Boise State University, USA
Whether it is the discomfort of circular breathing or the flourish of a bow, physicality holds power over an audience. Visual aspects allow the audience to empathize with the performer: to recognize the difficulty of their task and to become more fully invested in the emotions and affects of the piece being played. But simultaneously, visual aspects of playing become an arena for restrictions in who may play what, and virtuosity produces a tension between the enjoyment of the player and of the audience, between what is comfortable and what looks good, and also emotionally “between appearances and an interiority not ultimately accessible to display”, as Elisabeth Le Guin argues.

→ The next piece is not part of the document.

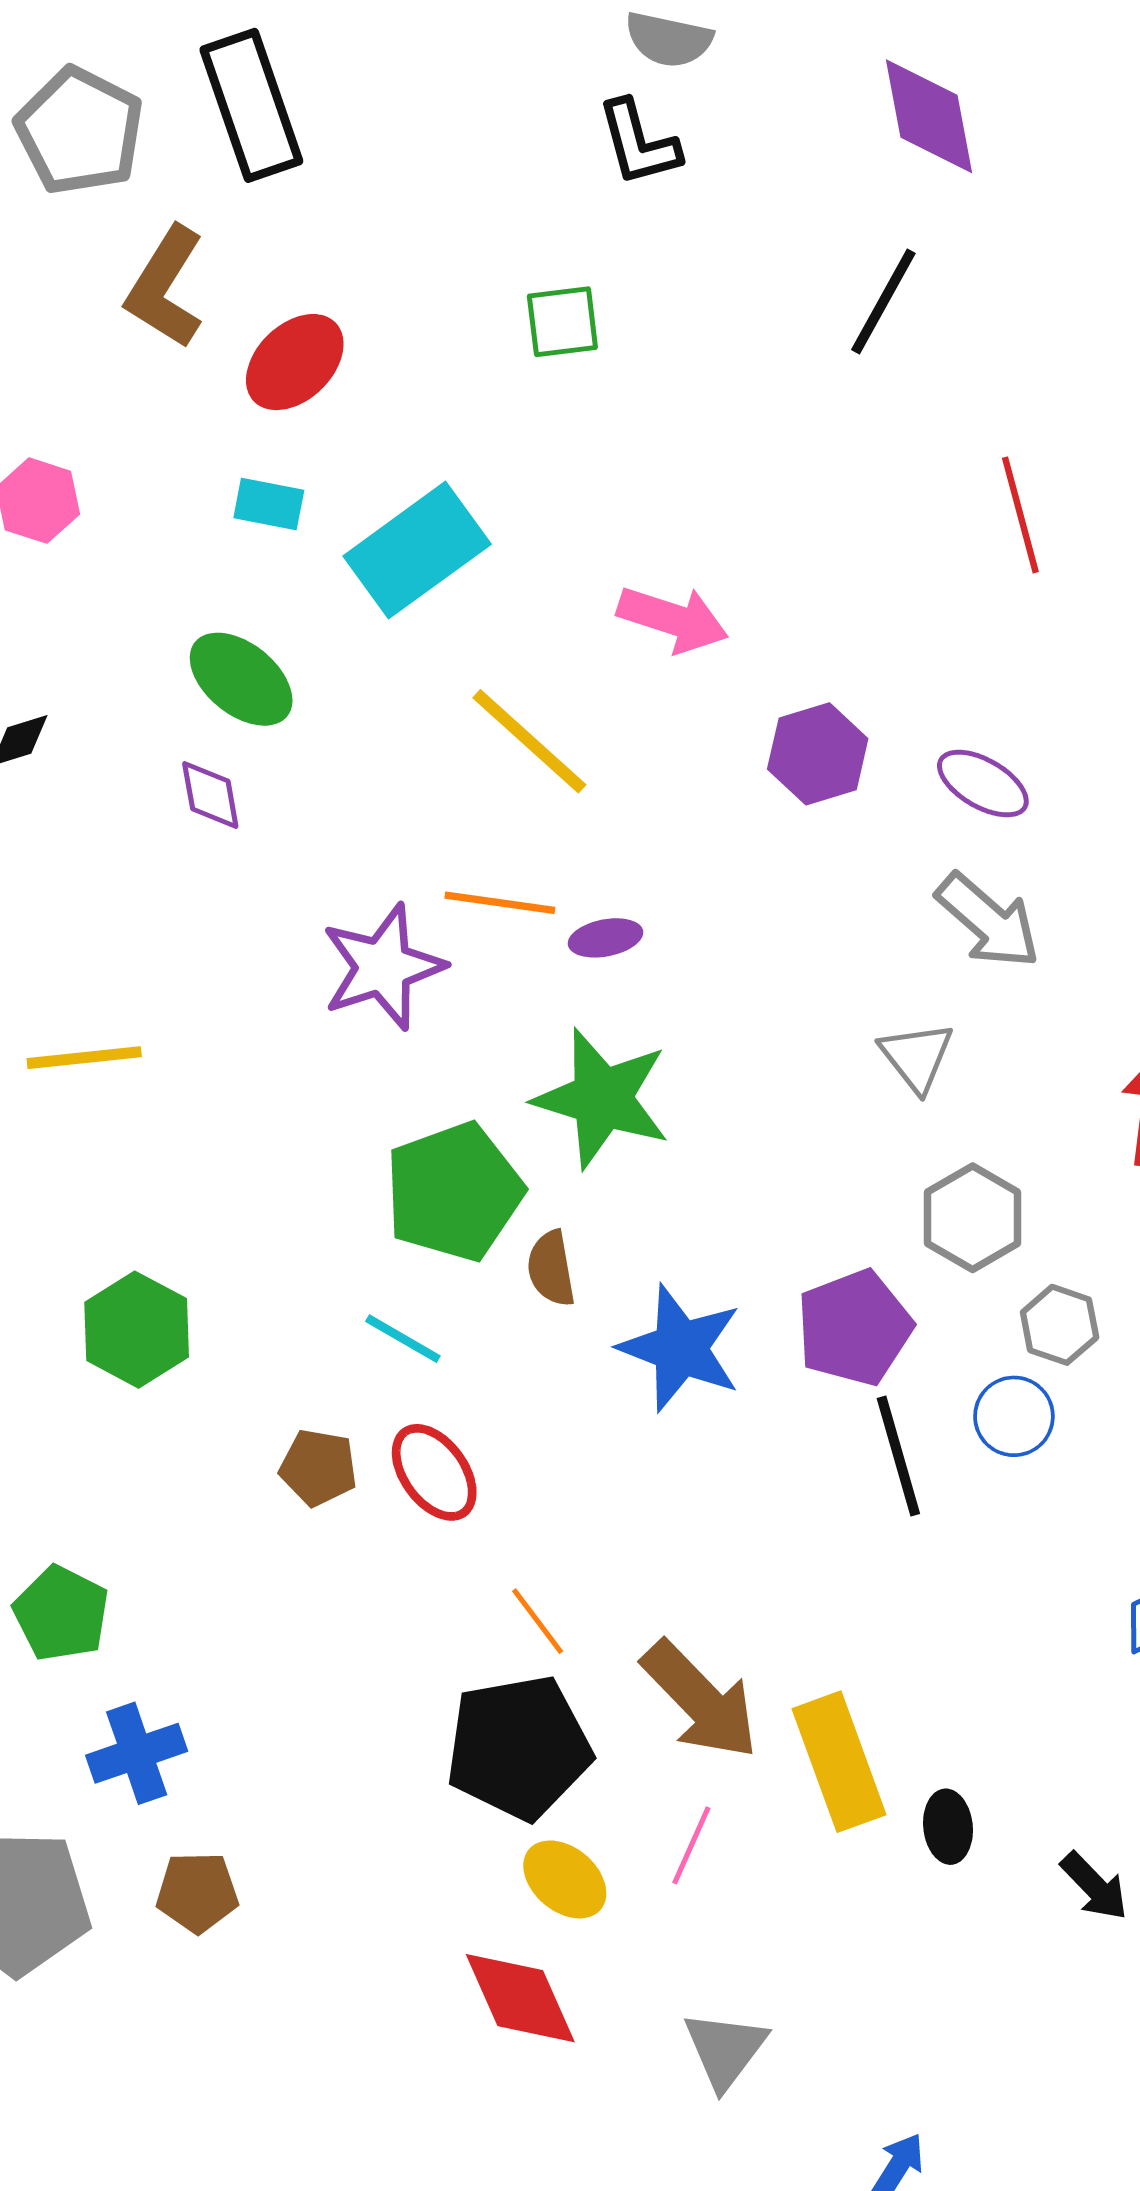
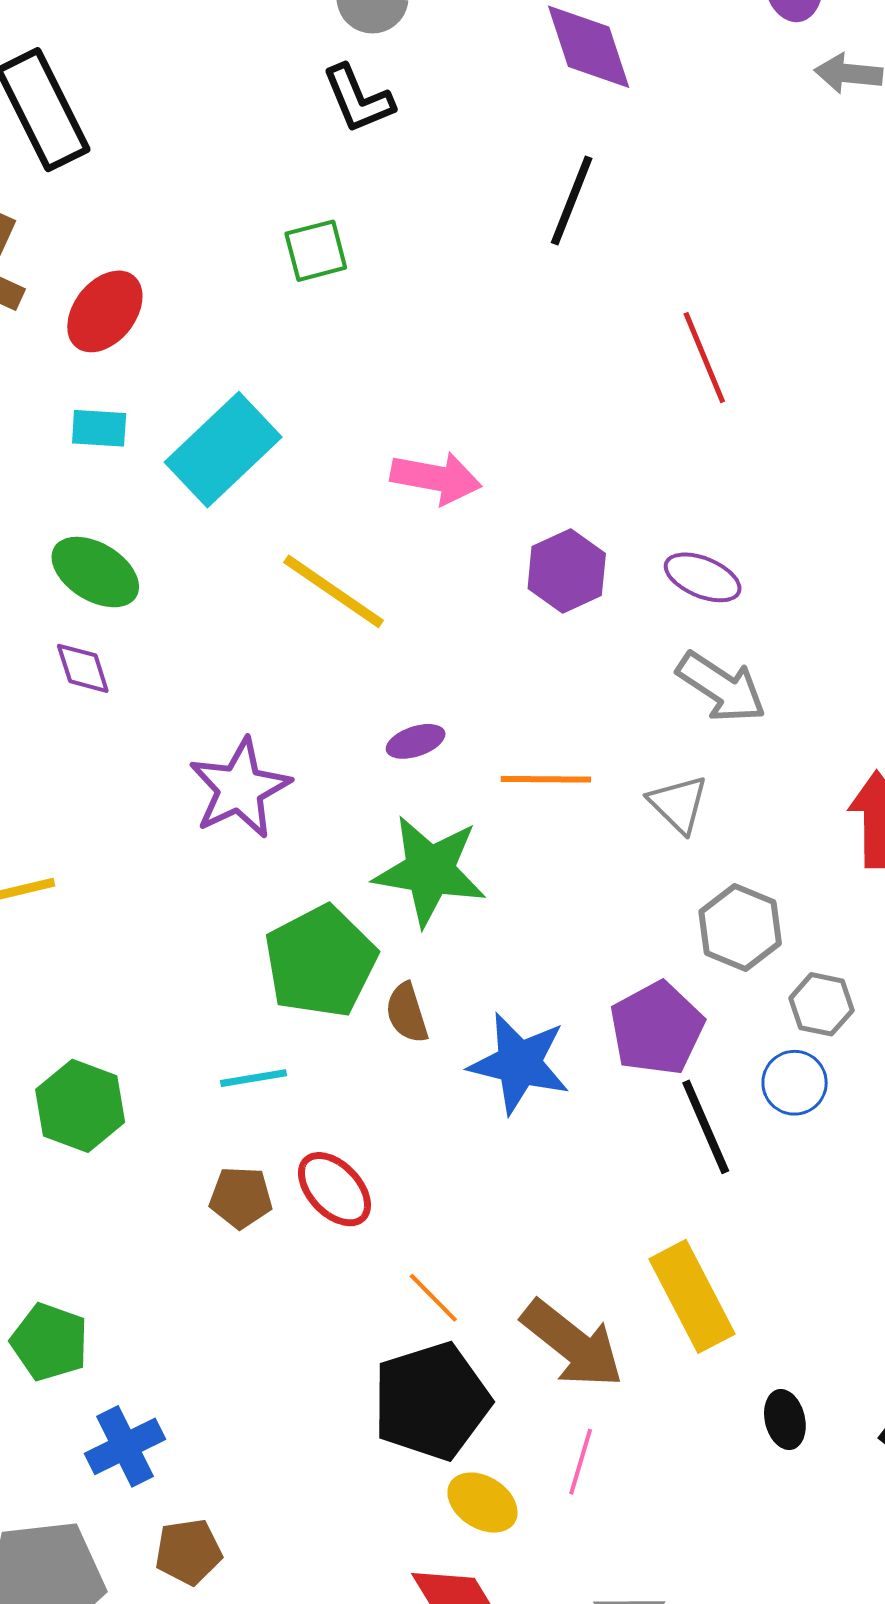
orange line: (500, 903) -> (546, 779), moved
cyan line: (403, 1339) -> (253, 1078), moved, turned -32
yellow rectangle: (839, 1762) -> (692, 1296), moved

Further, critically, virtuosity reads differently for different instruments, for different times, and different places.
Le Guin focuses on eighteenth-century performance, but applying her analytical methods to the virtuosic oboe works of Antonio Pasculli (a fixture of Palermo musical life in the late 1800s) proves similarly enlightening of nineteenth-century virtuosity, the nineteenth-century body, and the nineteenth-century performer-composer.
Here I focus on the physicality of oboe performance (and its appearance in Pasculli’s music) and the connection of this physicality to the firm rooting of the oboe in the physicality and emotions of the female body and mind. The ubiquity of the “carnal” when performing does not diminish its legitimacy as a means of analysis; instead it supports this approach. Every instrument is rooted in physicality, but the differences between instruments are clear and illuminating.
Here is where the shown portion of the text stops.